- Activity
Copy exactly the lines of the material below that run from the one containing "Mada, Prof. Dr." through the one containing "almarhum Siti Muslimah". Copy no other lines.
=== Section Start ===
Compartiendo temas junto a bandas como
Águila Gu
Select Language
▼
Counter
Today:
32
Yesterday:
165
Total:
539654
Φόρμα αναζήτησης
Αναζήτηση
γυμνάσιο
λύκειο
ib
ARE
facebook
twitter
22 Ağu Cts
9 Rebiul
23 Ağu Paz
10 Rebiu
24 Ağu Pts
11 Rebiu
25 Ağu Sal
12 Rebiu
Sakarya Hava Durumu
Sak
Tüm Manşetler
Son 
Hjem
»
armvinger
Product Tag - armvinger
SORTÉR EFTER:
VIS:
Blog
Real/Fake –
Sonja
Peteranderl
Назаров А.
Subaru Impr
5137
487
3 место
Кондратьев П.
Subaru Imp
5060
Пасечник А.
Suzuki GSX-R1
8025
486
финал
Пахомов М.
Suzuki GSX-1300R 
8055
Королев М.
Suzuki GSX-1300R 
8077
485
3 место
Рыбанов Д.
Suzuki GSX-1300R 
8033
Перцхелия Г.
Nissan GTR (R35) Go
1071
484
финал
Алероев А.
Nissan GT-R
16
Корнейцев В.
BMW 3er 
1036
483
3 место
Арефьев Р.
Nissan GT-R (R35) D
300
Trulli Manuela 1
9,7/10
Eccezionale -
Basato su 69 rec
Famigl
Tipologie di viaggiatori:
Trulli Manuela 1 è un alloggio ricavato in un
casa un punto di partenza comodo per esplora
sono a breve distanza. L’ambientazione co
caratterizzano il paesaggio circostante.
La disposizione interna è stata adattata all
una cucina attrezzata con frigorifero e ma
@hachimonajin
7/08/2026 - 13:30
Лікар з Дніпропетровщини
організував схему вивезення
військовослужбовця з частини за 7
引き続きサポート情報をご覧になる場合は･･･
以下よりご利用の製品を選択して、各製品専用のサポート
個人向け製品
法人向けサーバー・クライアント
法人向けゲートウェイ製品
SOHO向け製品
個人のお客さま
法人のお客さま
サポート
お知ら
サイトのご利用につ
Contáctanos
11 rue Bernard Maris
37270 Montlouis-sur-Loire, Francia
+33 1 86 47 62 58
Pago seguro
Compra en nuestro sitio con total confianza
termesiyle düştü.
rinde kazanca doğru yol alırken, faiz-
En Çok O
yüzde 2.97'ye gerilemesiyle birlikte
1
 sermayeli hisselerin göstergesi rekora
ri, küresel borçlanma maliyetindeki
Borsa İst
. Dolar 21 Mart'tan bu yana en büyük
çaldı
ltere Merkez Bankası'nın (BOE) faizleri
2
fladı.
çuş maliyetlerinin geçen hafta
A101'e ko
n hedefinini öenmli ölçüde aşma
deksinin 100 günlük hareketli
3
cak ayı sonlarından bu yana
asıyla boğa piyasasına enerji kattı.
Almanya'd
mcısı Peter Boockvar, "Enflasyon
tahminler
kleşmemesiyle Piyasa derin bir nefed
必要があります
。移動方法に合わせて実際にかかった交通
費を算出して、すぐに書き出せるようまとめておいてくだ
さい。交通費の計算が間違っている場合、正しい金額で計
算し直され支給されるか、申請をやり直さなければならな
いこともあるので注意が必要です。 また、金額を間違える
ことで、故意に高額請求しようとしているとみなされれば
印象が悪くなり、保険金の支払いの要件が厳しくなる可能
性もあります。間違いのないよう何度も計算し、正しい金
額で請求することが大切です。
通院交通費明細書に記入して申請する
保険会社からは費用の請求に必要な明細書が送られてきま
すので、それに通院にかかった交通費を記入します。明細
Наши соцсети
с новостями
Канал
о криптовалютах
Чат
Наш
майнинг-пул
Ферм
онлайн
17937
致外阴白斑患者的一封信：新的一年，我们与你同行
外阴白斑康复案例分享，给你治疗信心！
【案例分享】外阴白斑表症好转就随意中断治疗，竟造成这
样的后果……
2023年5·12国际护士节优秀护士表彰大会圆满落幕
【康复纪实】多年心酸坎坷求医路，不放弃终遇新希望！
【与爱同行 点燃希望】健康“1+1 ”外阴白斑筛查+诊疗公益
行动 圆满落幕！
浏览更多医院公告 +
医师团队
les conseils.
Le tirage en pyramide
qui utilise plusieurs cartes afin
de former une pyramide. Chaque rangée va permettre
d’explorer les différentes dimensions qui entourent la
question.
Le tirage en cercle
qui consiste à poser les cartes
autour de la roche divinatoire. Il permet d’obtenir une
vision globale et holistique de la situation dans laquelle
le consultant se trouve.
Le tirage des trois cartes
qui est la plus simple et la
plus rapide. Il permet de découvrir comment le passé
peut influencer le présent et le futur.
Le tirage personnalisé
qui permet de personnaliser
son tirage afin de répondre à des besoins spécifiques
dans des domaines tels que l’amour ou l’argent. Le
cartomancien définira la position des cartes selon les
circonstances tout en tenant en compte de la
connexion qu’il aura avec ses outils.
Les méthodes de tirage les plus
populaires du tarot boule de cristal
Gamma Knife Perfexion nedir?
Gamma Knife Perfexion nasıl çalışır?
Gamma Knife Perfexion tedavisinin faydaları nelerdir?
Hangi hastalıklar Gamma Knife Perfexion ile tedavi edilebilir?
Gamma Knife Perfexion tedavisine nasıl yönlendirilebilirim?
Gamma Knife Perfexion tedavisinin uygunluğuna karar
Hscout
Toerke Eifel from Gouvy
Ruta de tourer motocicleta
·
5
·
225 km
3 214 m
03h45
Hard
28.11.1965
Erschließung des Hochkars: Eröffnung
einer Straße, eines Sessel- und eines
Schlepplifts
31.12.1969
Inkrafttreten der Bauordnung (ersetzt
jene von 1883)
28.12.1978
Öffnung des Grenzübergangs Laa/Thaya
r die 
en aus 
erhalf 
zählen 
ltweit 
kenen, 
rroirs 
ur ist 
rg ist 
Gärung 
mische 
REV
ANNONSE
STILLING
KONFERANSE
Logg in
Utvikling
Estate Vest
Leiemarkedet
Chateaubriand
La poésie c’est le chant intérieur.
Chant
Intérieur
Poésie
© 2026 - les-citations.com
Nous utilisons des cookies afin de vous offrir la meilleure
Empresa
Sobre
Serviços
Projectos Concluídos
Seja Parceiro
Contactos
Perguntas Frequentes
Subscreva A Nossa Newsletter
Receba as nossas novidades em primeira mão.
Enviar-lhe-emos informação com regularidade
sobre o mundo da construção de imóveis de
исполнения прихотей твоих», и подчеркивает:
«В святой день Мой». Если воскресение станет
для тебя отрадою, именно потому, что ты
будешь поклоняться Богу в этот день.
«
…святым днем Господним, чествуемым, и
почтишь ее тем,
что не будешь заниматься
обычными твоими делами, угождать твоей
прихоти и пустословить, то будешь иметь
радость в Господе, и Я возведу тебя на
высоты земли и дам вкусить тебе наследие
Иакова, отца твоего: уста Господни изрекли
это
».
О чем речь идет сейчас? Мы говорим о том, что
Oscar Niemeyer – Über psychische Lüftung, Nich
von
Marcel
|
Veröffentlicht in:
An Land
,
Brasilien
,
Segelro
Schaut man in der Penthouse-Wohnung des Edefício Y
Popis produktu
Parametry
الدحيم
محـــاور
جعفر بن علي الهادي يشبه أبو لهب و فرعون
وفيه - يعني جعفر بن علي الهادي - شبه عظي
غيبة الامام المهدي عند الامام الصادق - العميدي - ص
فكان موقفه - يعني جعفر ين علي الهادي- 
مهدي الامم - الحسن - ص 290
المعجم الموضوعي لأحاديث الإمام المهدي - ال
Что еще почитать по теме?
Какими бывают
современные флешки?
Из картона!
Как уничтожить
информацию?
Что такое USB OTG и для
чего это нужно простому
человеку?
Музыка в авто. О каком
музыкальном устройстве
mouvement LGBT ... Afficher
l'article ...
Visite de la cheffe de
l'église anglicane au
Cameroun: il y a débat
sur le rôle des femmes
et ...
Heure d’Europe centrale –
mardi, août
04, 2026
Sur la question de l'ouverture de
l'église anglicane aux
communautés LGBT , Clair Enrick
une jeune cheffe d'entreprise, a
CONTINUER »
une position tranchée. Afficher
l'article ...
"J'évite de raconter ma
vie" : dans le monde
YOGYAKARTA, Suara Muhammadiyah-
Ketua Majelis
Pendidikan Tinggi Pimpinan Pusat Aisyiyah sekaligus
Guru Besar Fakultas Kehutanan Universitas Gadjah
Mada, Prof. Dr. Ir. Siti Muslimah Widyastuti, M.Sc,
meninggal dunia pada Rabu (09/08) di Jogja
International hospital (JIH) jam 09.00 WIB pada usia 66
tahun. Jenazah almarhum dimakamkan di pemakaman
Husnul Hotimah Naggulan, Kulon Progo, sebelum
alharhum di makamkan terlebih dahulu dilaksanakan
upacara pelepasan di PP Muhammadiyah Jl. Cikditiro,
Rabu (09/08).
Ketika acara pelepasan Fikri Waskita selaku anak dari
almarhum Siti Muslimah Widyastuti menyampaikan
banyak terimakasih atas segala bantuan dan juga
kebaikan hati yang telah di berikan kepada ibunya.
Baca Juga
=== Section End ===
- Task solution
Mada, Prof. Dr. Ir. Siti Muslimah Widyastuti, M.Sc,
meninggal dunia pada Rabu (09/08) di Jogja
International hospital (JIH) jam 09.00 WIB pada usia 66
tahun. Jenazah almarhum dimakamkan di pemakaman
Husnul Hotimah Naggulan, Kulon Progo, sebelum
alharhum di makamkan terlebih dahulu dilaksanakan
upacara pelepasan di PP Muhammadiyah Jl. Cikditiro,
Rabu (09/08).
Ketika acara pelepasan Fikri Waskita selaku anak dari
almarhum Siti Muslimah Widyastuti menyampaikan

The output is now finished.